- _YOUR GOAL_: Repeat every entry exactly as it stands. Omit the images.

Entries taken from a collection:

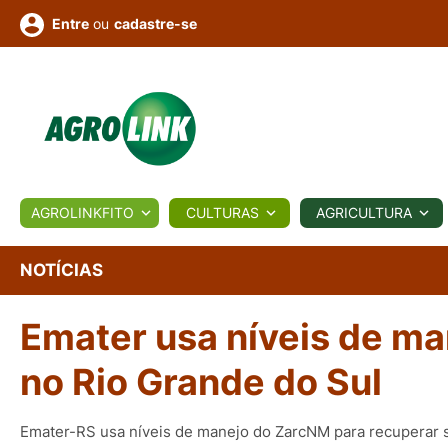
ou
cadastre-se
Entre
ULTURA
AGROLINKFITO
CULTURAS
AGRICULTURA
BIOLÓGICOS
COTAÇÕES
NOTÍCIAS
AGROTE
NOTÍCIAS
Emater usa níveis de ma
Fotos
os
Conversor
Colunistas
Eventos
e
Vídeos
no Rio Grande do Sul
Emater-RS usa níveis de manejo do ZarcNM para recuperar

- _EXPECTED ANSWER_:
ou
cadastre-se
Entre
ULTURA
AGROLINKFITO
CULTURAS
AGRICULTURA
BIOLÓGICOS
COTAÇÕES
NOTÍCIAS
AGROTE
NOTÍCIAS
Emater usa níveis de ma
Fotos
os
Conversor
Colunistas
Eventos
e
Vídeos
no Rio Grande do Sul
Emater-RS usa níveis de manejo do ZarcNM para recuperar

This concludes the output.